Yeah, I absolutely loved the process of it and I am open to going back if I ever need. You know need to because, it's just again.

Speaker 2:

It's like lifting weights, it's like, you know, eating clean. I mean, it's just part. It's taking care of your emotional self. So for me it was really cool because it was a blend of talk therapy where I could go and talk to someone that was going to be a good listener, that's going to give me feedback and good tips and not going to take sides, and just I had never had individual therapy like that. We've had couples therapy but have individual therapy was was nice. And then also the EMDR part of it is, you know, you put on headphones, there's a thing you can watch, and it kind of I don't know it stimulates the left and right brain.

Speaker 1:

That's that bilateral that. I was describing at the beginning, right when it causes you to focus on moving your thought process back and forth in your brain.

Speaker 2:

Yeah, that's crazy. It sounds nutty, but I don't know how. Scientifically all the details, but I just know how I am now compared to before I did it, and I'm a totally different person emotionally, because after doing that, I don't even know how long, maybe a couple months. I'm not even sure how long I did that.

Speaker 1:

I think it was a couple months.

Speaker 2:

It was just such a great experience because everything's a lot calmer. If something comes up that would have triggered me, I can look at it more objectively and be almost like I would watch it on a Netflix show. You watch it, you see it, you experience it, and then it just goes away Not something that you pull up in your emotional storage and feel the pain of that moment like it's happening right now, even though it was 30 years ago.

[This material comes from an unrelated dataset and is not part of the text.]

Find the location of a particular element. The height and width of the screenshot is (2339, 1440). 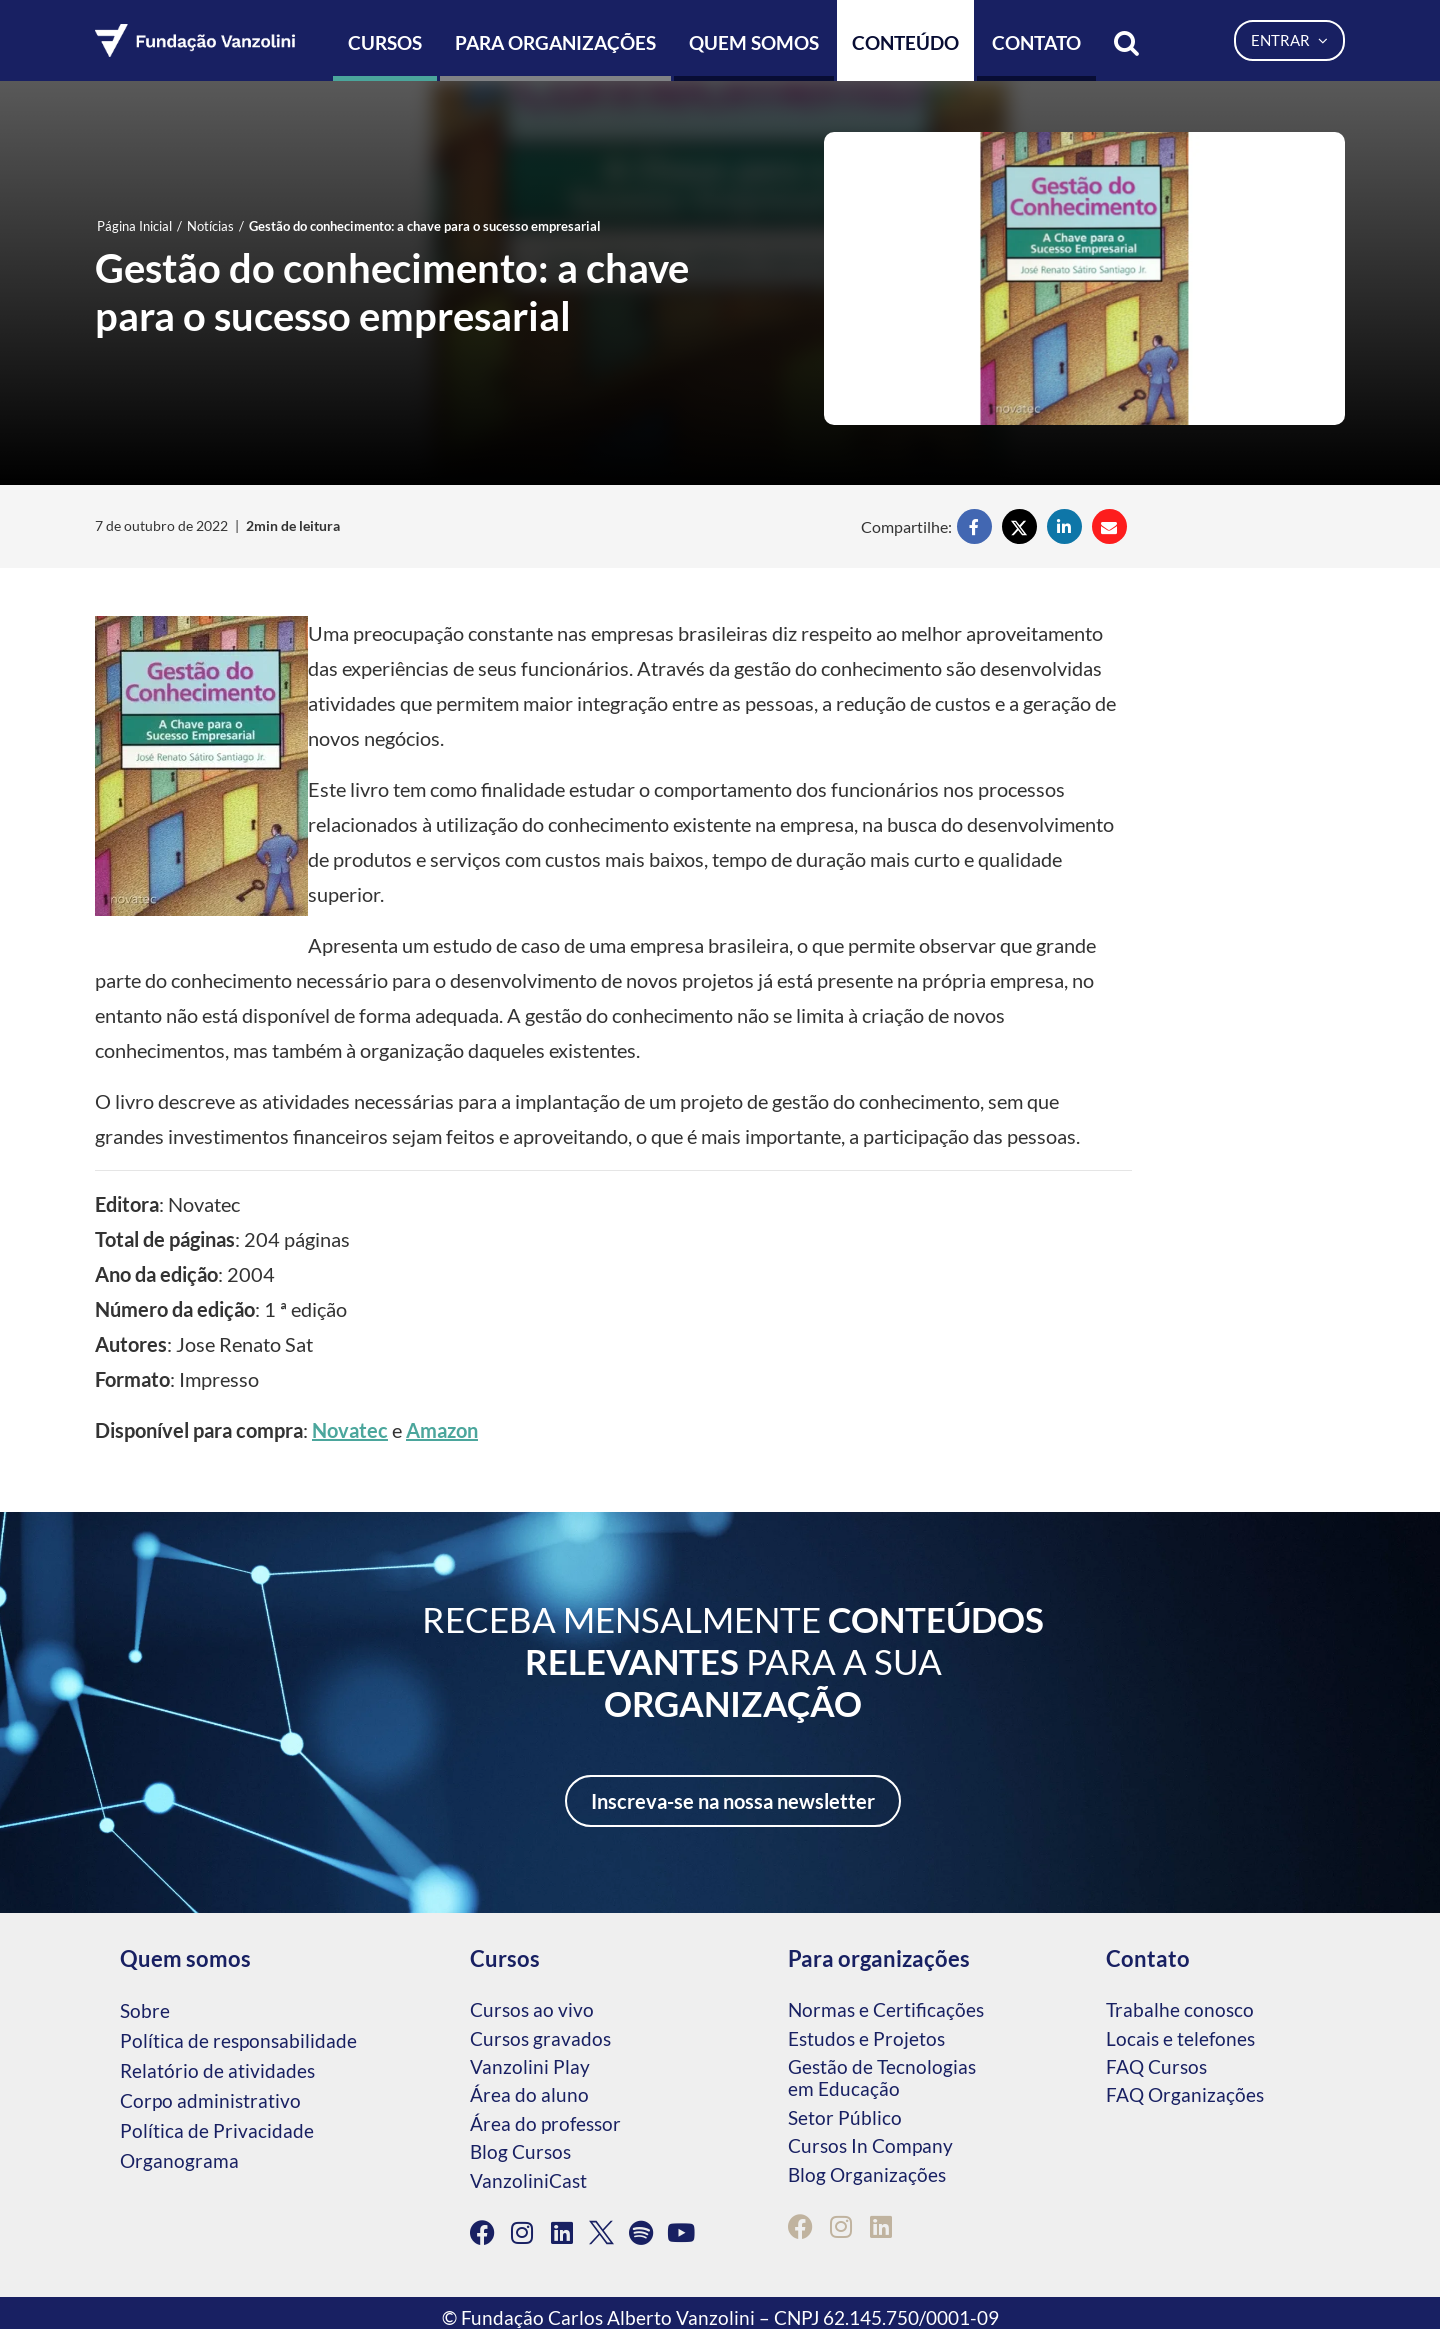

And that's how it felt.

Speaker 1:

Yeah, and I want to get into that definitely a little bit deeper. But when you said how many sessions you went to, it reminded me of a stat that I found about EMDR therapy and the results, and it says that it often results in faster recovery compared to other treatments. A study found that 84% to 100% of single trauma PTSD patients were no longer diagnosed with PTSD after six to 12 sessions. So, depending on the frequency of how long you're going, I think you went once a week for about two months, so maybe six to eight sessions.

Speaker 2:

Yeah.

Speaker 1:

And we can talk about the day when you went and you came home and you're like I'm done.